L’elezione di Francesco ha cambiato radicalmente l’atteggiamento dei media verso il papato. Qual è il segreto della sua efficacia e capacità di comunicare con la gente che conquista anche i media?

Padre Lombardi: C’è stato un cambiamento del linguaggio che non riguarda solo le parole ma anche i gesti ed i comportamenti. Papa Francesco riesce a toccare il cuore delle persone e, in qualche modo, supera le distanze e le barriere. Il cuore di questo nuovo linguaggio è l’annuncio dell’amore di Dio per tutti, il tema della misericordia e del perdono per tutti. Mentre prima nei media era diffuso il pregiudizio secondo cui la Chiesa diceva sempre “no”,  e non era vicina alla gente. Papa Francesco è riuscito a far capire questa diversa lettura del messaggio di Dio e del rapporto della Chiesa con le genti.   

Che tipo di “problemi” crea al direttore della Sala Stampa Vaticana un Papa che parla molto a braccio, che concede le interviste a chi vuole, che privatamente comunica per telefono con tante persone?   

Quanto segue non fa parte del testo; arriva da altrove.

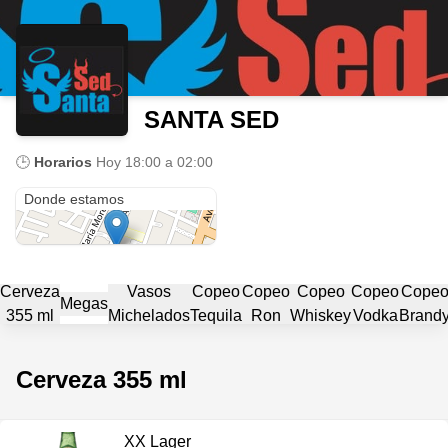
SANTA SED
🕒
Horarios
Hoy
18:00 a 02:00
Av Insurgentes 234
Donde estamos
Cerveza
Vasos
Copeo
Copeo
Copeo
Copeo
Cope
Megas
355 ml
Michelados
Tequila
Ron
Whiskey
Vodka
Brand
Cerveza 355 ml
XX Lager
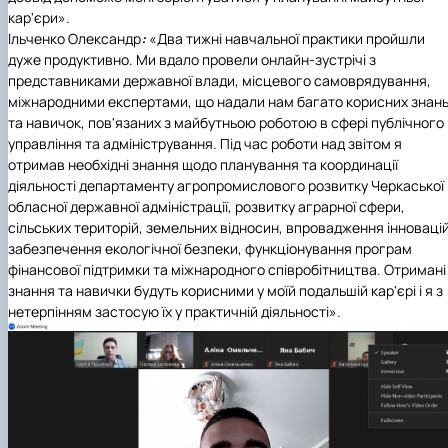
кар'єри».
Ільченко Олександр
:
«Два тижні навчальної практики пройшли
дуже продуктивно. Ми вдало провели онлайн-зустрічі з
представниками державної влади, місцевого самоврядування,
міжнародними експертами, що надали нам багато корисних знан
та навичок, пов'язаних з майбутньою роботою в сфері публічного
управління та адміністрування. Під час роботи над звітом я
отримав необхідні знання щодо планування та координації
діяльності департаменту агропромислового розвитку Черкаської
обласної державної адміністрації, розвитку аграрної сфери,
сільських територій, земельних відносин, впровадження інновацій
забезпечення екологічної безпеки, функціонування програм
фінансової підтримки та міжнародного співробітництва. Отримані
знання та навички будуть корисними у моїй подальшій кар'єрі і я з
нетерпінням застосую їх у практичній діяльності».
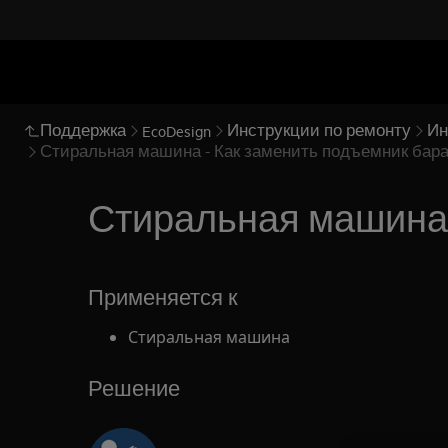
Поддержка
Инструкции по ремонту
Ин
EcoDesign
Стиральная машина - Как заменить подъемник бараб
Стиральная машина -
Применяется к
Стиральная машина
Решение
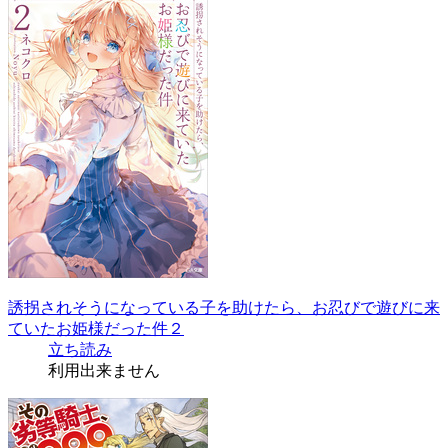
誘拐されそうになっている子を助けたら、お忍びで遊びに来
ていたお姫様だった件２
立ち読み
利用出来ません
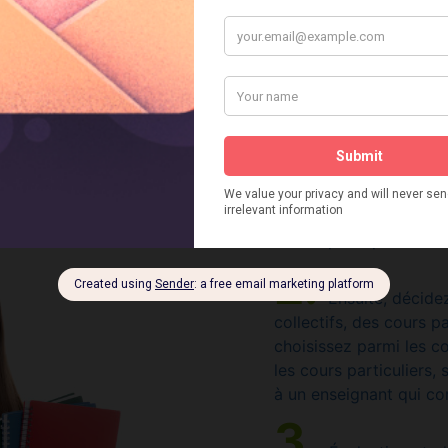
d'admission pour les c
Complétez le form
d'inscription pour rése
Ensuite, décide
collectifs, des cours pa
choisissez parmi les co
les cours particuliers,
à un enseignant qui co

Padre Lombardi: Crea problemi analoghi a quelli della gendarmeria quando il Papa vuole stare in contatto con la gente e rifiuta una macchina blindata. Noi siamo al servizio del Papa, impariamo il suo stile, il suo modo di essere e di comunicare. Io devo capire in che modo posso collaborare alla sua comunicazione. Quando il Papa parla, concede le interviste, comunica direttamente, io non ho niente da dire o da aggiungere; intervengo solo quando nasce qualche problema che va chiarito.   

Siamo ad un anno di pontificato e Francesco è già l’Uomo dell’Anno per la rivista “Time”. Come si può commentare questa scelta?  

Padre Lombardi: Il Papa non è uno che cerca successo o popolarità. Una volta alla gente che lo acclamava ha detto: “Non dite ‘Viva il Papa!’, dite ‘Viva Gesù!”. Nello stesso tempo Il Papa può accettare di essere l’Uomo dell’Anno di “Time”. Se la scelta delle rivista vuol dire far conoscere lo scopo della missione della Chiesa e il suo messaggio che Francesco trasmette, ben venga, altrimenti al Papa sicuramente di questa cosa non importa niente.

Ci sono dei consigli che le piacerebbe dare ai giornalisti per migliorare il lavoro di comunicazione soprattutto per quanto riguarda il Papa, la Curia e la Chiesa in generale?

Padre Lombardi: Quello che spesso manca ai giornalisti è cogliere l’intenzione della missione della Chiesa e del Papa. Molte volte la lettura degli avvenimenti è fatta con chiavi di interpretazione estranee alla realtà della Chiesa, per esempio in chiave politica o economica. Perciò della Chiesa si vede solo la lotta per il potere o gli interessi economici di parte. Questa era la situazione drammatica dei tempi di Vatileaks. Per avere una giusta lettura, anche per i non credenti, bisogna cercare di comprendere i motivi e le intenzioni che ci sono dietro alle azioni e alle misure della Chiesa. Per esempio, nella lotta che la Chiesa conduce contro gli abusi sessuali, molti vedono solo un modo per difendersi dagli attacchi.  Invece si tratta di un processo di ricerca di coerenza evangelica, di rinnovamento interiore, di purificazione.

In questo contesto molti giornalisti guardano alla riforma della Curia solo come ad un rinnovamento di tipo politico. Cosa si può dire in proposito?

Padre Lombardi: Il Papa è riuscito a far capire che la Chiesa esiste per dire alla gente che è amata. Perciò la riforma della Curia è secondaria: serve alla Chiesa per annunciare meglio il messaggio evangelico, non soltanto nel Vaticano, ma nelle diocesi e nelle periferie. Le strutture centrali non esistono per dominare, ma per servire ed aiutare: la riforma mira a questo.